My dad was in the SeaBees in the South Pacific and was issued the M1 Carbine. He bought one after he came home and kept it until his death. He took quite a few whitetail with it. Though I don't particularly care for them, I understand the popularity in that environment.


----------



## pblanc (Mar 3, 2015)

"For decades, troops have been complaining about the limitations of the M16 rifle and M4 carbine, both of which are hindered by the same flawed operating system that makes the weapons jam easily."

Hmm, odd that a weapon platform that has now been in service with virtually all branches of the US Military for over 50 years, as well as myriad law enforcement agencies, would have a flawed operating system that jammed easily.

Most of us are aware of the rocky roll out of the M16 rifle in the 1960s. This was much less due to the operating system design than the Army's atrocious implementation of the weapon. Mistakes included providing servicemen with ammunition loaded with the wrong powder (which threw off timing and resulted in extraction issues), lack of chrome lining of the barrel chamber and bore (to save a couple bucks per rifle), poor quality control of chamber chroming once implemented, and the utterly nonsensical notion that the rifle was "self-cleaning" (so servicemen needed not be issued with cleaning kits).

That was then and this is now. Setting aside the issue of the effectiveness of the 5.56x45 NATO round, the AR 15 weapon system has turned out to be an accurate and reliable design. And what is more, troops are by and large very happy with it.

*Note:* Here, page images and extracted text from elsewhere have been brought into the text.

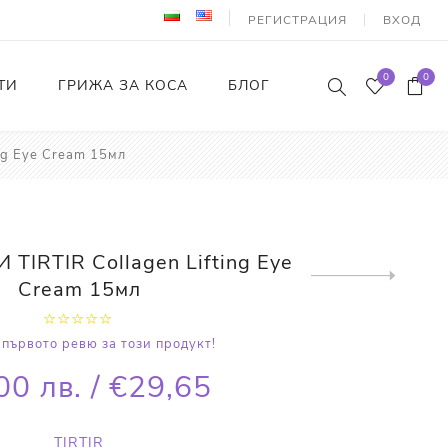
РЕГИСТРАЦИЯ
ВХОД
0
0
ТИ
ГРИЖА ЗА КОСА
БЛОГ
ng Eye Cream 15мл
TIRTIR Collagen Lifting Eye
Next
Cream 15мл
product
първото ревю за този продукт!
00 лв. / €29,65
TIRTIR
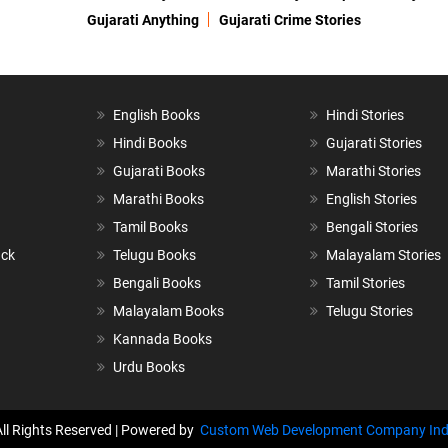
Gujarati Anything
Gujarati Crime Stories
English Books
Hindi Stories
Hindi Books
Gujarati Stories
Gujarati Books
Marathi Stories
Marathi Books
English Stories
Tamil Books
Bengali Stories
ack
Telugu Books
Malayalam Stories
Bengali Books
Tamil Stories
Malayalam Books
Telugu Stories
Kannada Books
Urdu Books
All Rights Reserved | Powered by
Custom Web Development Company Ind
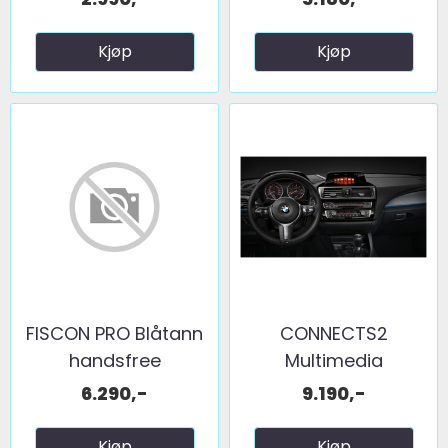
Kjøp
Kjøp
FISCON PRO Blåtann
CONNECTS2
handsfree
Multimedia
m/koding! ...
oppgradering BMW ...
6.290,-
9.190,-
Kjøp
Kjøp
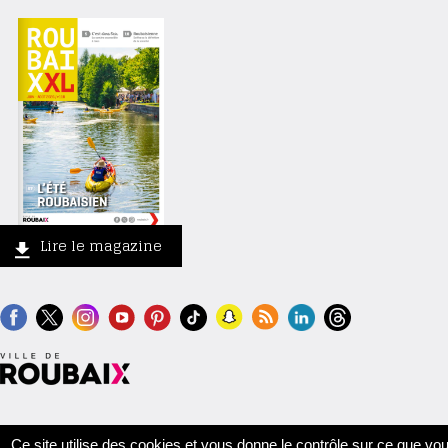
Lire le magazine
Contact
Crédits
Mentions légales
Accessibilité
Plan du site
Ce site utilise des cookies et vous donne le contrôle sur ce que vo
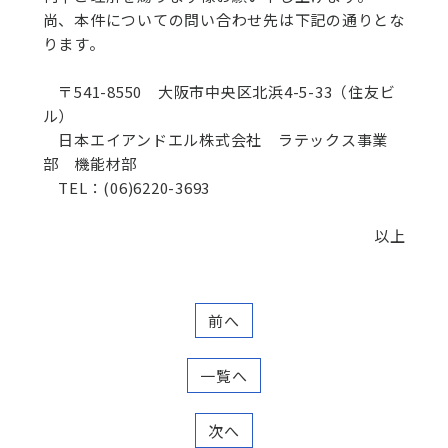
尚、本件についての問い合わせ先は下記の通りとな
ります。
〒541-8550 大阪市中央区北浜4-5-33（住友ビ
ル）
日本エイアンドエル株式会社 ラテックス事業
部 機能材部
TEL：(06)6220-3693
以上
前へ
一覧へ
次へ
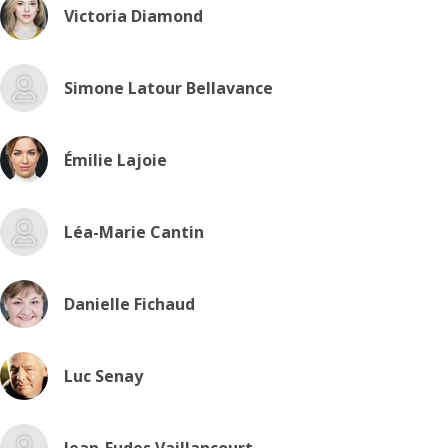
Victoria Diamond
Simone Latour Bellavance
Émilie Lajoie
Léa-Marie Cantin
Danielle Fichaud
Luc Senay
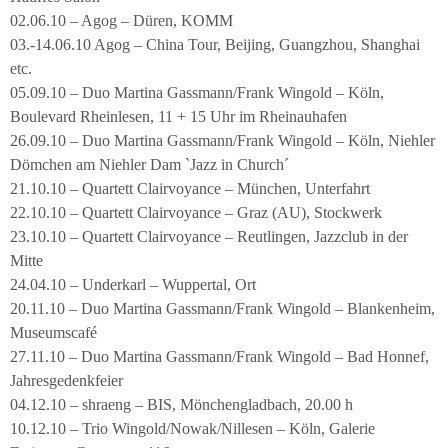
02.06.10 – Agog – Düren, KOMM
03.-14.06.10 Agog – China Tour, Beijing, Guangzhou, Shanghai
etc.
05.09.10 – Duo Martina Gassmann/Frank Wingold – Köln,
Boulevard Rheinlesen, 11 + 15 Uhr im Rheinauhafen
26.09.10 – Duo Martina Gassmann/Frank Wingold – Köln, Niehler
Dömchen am Niehler Dam `Jazz in Church´
21.10.10 – Quartett Clairvoyance – München, Unterfahrt
22.10.10 – Quartett Clairvoyance – Graz (AU), Stockwerk
23.10.10 – Quartett Clairvoyance – Reutlingen, Jazzclub in der
Mitte
24.04.10 – Underkarl – Wuppertal, Ort
20.11.10 – Duo Martina Gassmann/Frank Wingold – Blankenheim,
Museumscafé
27.11.10 – Duo Martina Gassmann/Frank Wingold – Bad Honnef,
Jahresgedenkfeier
04.12.10 – shraeng – BIS, Mönchengladbach, 20.00 h
10.12.10 – Trio Wingold/Nowak/Nillesen – Köln, Galerie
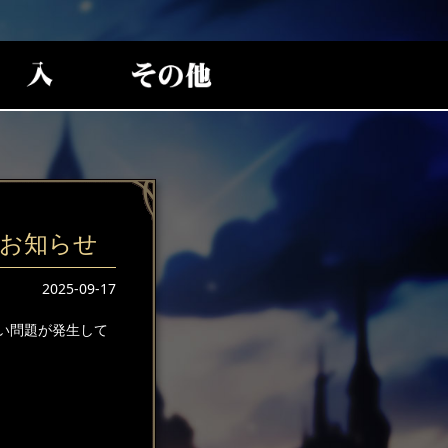
お知らせ
2025-09-17
い問題が発生して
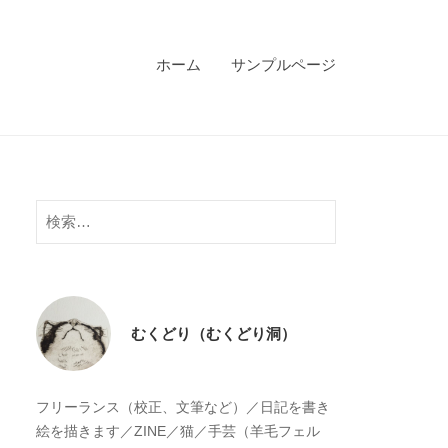
ホーム
サンプルページ
検
索:
むくどり（むくどり洞）
フリーランス（校正、文筆など）／日記を書き
絵を描きます／ZINE／猫／手芸（羊毛フェル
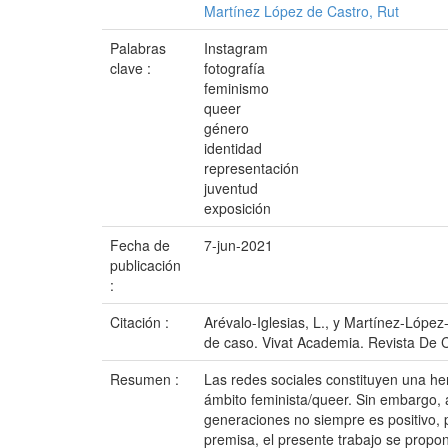
Martínez López de Castro, Rut
Palabras
Instagram
clave :
fotografía
feminismo
queer
género
identidad
representación
juventud
exposición
Fecha de
7-jun-2021
publicación
:
Citación :
Arévalo-Iglesias, L., y Martínez-Lópe
de caso. Vivat Academia. Revista De 
Resumen :
Las redes sociales constituyen una her
ámbito feminista/queer. Sin embargo, 
generaciones no siempre es positivo, p
premisa, el presente trabajo se propon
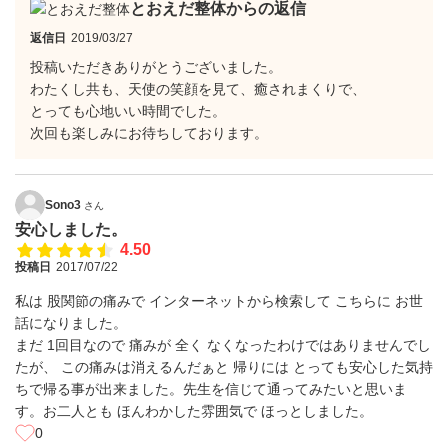
とおえだ整体からの返信
返信日
2019/03/27
投稿いただきありがとうございました。
わたくし共も、天使の笑顔を見て、癒されまくりで、
とっても心地いい時間でした。
次回も楽しみにお待ちしております。
Sono3
さん
安心しました。
4.50
投稿日
2017/07/22
私は 股関節の痛みで インターネットから検索して こちらに お世
話になりました。
まだ 1回目なので 痛みが 全く なくなったわけではありませんでし
たが、 この痛みは消えるんだぁと 帰りには とっても安心した気持
ちで帰る事が出来ました。先生を信じて通ってみたいと思いま
す。お二人とも ほんわかした雰囲気で ほっとしました。
0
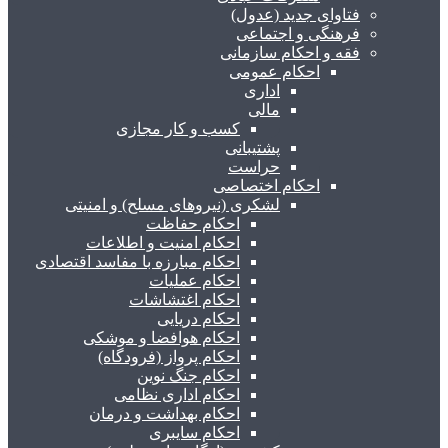
فتاوای جدید (عدول)
فرهنگی و اجتماعی
فقه و احکام سازمانی
احکام عمومی
اداری
مالی
کسب و کار مجازی
پشتیبانی
حراست
احکام اختصاصی
لشکری (نیروهای مسلح) و امنیتی
احکام حفاظت
احکام امنیت و اطلاعات
احکام مبارزه با مفاسد اقتصادی
احکام عملیات
احکام اغتشاشات
احکام دریایی
احکام هوافضا و موشکی
احکام پرواز (فرودگاه)
احکام جنگ نوین
احکام اداری نظامی
احکام بهداشت و درمان
احکام سایبری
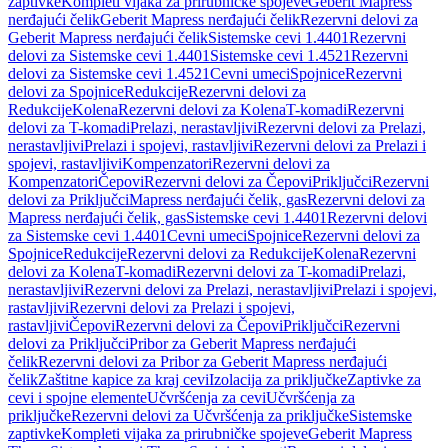
zaptivke
Kompleti vijaka za prirubničke spojeve
Geberit Mapress
nerđajući čelik
Geberit Mapress nerđajući čelik
Rezervni delovi za
Geberit Mapress nerđajući čelik
Sistemske cevi 1.4401
Rezervni
delovi za Sistemske cevi 1.4401
Sistemske cevi 1.4521
Rezervni
delovi za Sistemske cevi 1.4521
Cevni umeci
Spojnice
Rezervni
delovi za Spojnice
Redukcije
Rezervni delovi za
Redukcije
Kolena
Rezervni delovi za Kolena
T-komadi
Rezervni
delovi za T-komadi
Prelazi, nerastavljivi
Rezervni delovi za Prelazi,
nerastavljivi
Prelazi i spojevi, rastavljivi
Rezervni delovi za Prelazi i
spojevi, rastavljivi
Kompenzatori
Rezervni delovi za
Kompenzatori
Čepovi
Rezervni delovi za Čepovi
Priključci
Rezervni
delovi za Priključci
Mapress nerđajući čelik, gas
Rezervni delovi za
Mapress nerđajući čelik, gas
Sistemske cevi 1.4401
Rezervni delovi
za Sistemske cevi 1.4401
Cevni umeci
Spojnice
Rezervni delovi za
Spojnice
Redukcije
Rezervni delovi za Redukcije
Kolena
Rezervni
delovi za Kolena
T-komadi
Rezervni delovi za T-komadi
Prelazi,
nerastavljivi
Rezervni delovi za Prelazi, nerastavljivi
Prelazi i spojevi,
rastavljivi
Rezervni delovi za Prelazi i spojevi,
rastavljivi
Čepovi
Rezervni delovi za Čepovi
Priključci
Rezervni
delovi za Priključci
Pribor za Geberit Mapress nerđajući
čelik
Rezervni delovi za Pribor za Geberit Mapress nerđajući
čelik
Zaštitne kapice za kraj cevi
Izolacija za priključke
Zaptivke za
cevi i spojne elemente
Učvršćenja za cevi
Učvršćenja za
priključke
Rezervni delovi za Učvršćenja za priključke
Sistemske
zaptivke
Kompleti vijaka za prirubničke spojeve
Geberit Mapress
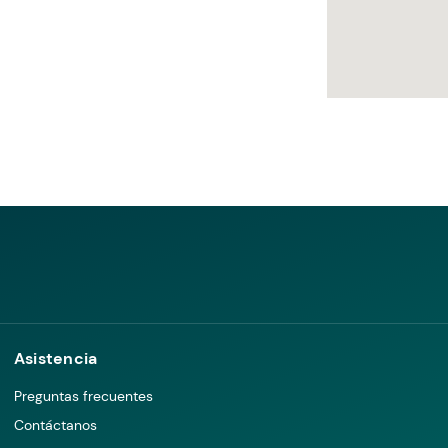
Asistencia
Preguntas frecuentes
Contáctanos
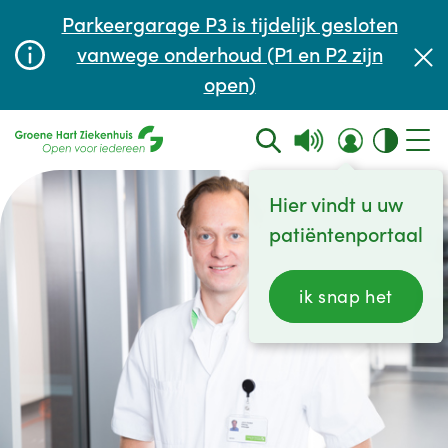
Afspraak maken of aanpassen
Parkeergarage P3 is tijdelijk gesloten
Wachttijden
vanwege onderhoud (P1 en P2 zijn
open)
Contact
Hier vindt u uw
patiëntenportaal
ik snap het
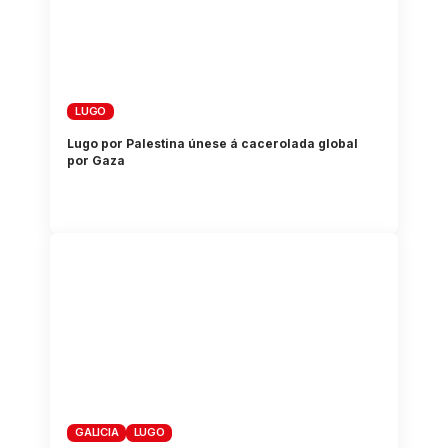
LUGO
Lugo por Palestina únese á cacerolada global
por Gaza
GALICIA
LUGO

PEO Soldier conducted a survey of more than 2600 soldiers returning from Iraq or Afghanistan regarding their experience and level of satisfaction with four different small arms systems: M9 pistol, M4 carbine, M16 A2 or A4 rifle, and M249 light machine gun. All soldiers surveyed had actually used one or more of these weapons in combat.

http://www.cna.org/CNA_files/PDF/D0015259.A2.pdf

Overall rate of satisfaction with the M4 was quite high at 89% and was the highest for the four weapons systems. The next highest rate of satisfaction was with the M16 at 75%, and the biggest difference in the satisfaction level between the M4 and the M16 resulted from the greater size and weight of the M16 relative to the M4. The lowest levels of overall satisfaction for the M4 were related to cleaning equipment (75%) and ammunition (79%). Lowest levels of satisfaction for the M16 were related to handling at 60% (primarily due to size and weight), and cleaning equipment (68%). The level of satisfaction with the M16 ammunition was the same as that of the M4 - 79%, which makes sense of course since the ammunition is the same.

As for reliability, over 50% of those surveyed had never experienced a single stoppage with the M4 or M16 during their entire time in theater, including training. For both the M4 and M16, 19% of those surveyed had experienced one or more stoppages while engaging the enemy. Of those stoppages, 82% of those occurring with the M4, and 80% of those occurring with the M16 had only a small impact so only 3-4% of those surveyed had experienced a stoppage in combat that had a significant impact during their entire deployment.


----------